Pour les autres sociétés de transport en région, aucune information n’est encore disponible. La SNCF Lorraine n’a pour l’instant pas connaissance d’un préavis de grève.

L'enlèvement des ordures devrait être suspendu

Bon nombre des crèches seront fermées ou perturbées

Dans l'Education


Malgré l’arrivée d’une prime annuelle dans l’éducation nationale, le syndicat hégémonique du primaire, le SNUipp-FSU a déjà appelé à une grève nationale le mardi 12 février 2013: elle visait la réforme des rythmes scolaires.
"Le 5 mars, nous serons ensemble dans cette bataille contre cet accord", a indiqué la secrétaire générale de la FSU Bernadette Groison, s'adressant au futur chef de file de la CGT,Thierry Lepaon. La FSU, seconde force réactionnaire de la fonction publique d'Etat, a réaffirmé sa volonté d'être "au coude à coude" avec les gransd frères de la CGT pour protester contre  un accord "en trompe l'oeil" qui "sécurise juridiquement les employeurs et flexibilise au maximum les salariés".
Outre les cours dans l'ensemble des niveaux, la restauration scolaire risque d'être affectée.
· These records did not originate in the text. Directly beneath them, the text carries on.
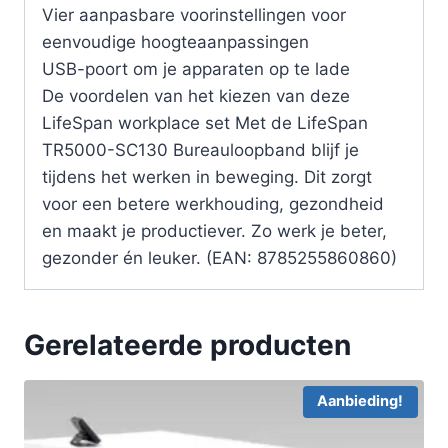
Vier aanpasbare voorinstellingen voor
eenvoudige hoogteaanpassingen
USB-poort om je apparaten op te lade
De voordelen van het kiezen van deze
LifeSpan workplace set Met de LifeSpan
TR5000-SC130 Bureauloopband blijf je
tijdens het werken in beweging. Dit zorgt
voor een betere werkhouding, gezondheid
en maakt je productiever. Zo werk je beter,
gezonder én leuker. (EAN: 8785255860860)
Gerelateerde producten
Aanbieding!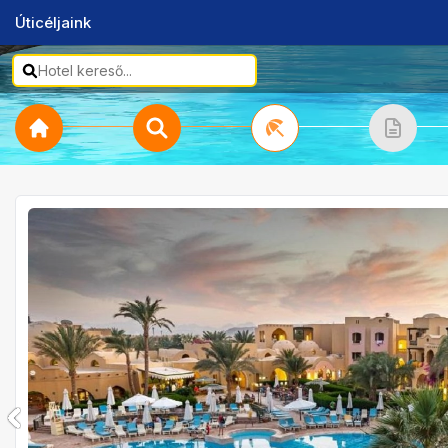
Úticéljaink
Service minimum d'accueil ?
La loi du 20 août 2008, adoptée sous Xavier Darcos, appelle les élus à prévoir l'accueil des enfants, dès lors que plus de 25 % d'enseignants grévistes sont recensés, mais lors de la grève des des enseignants contre la réforme des rythmes scolaires, seules 10 % des écoles parisiennes se sont organisées pour l'assurer.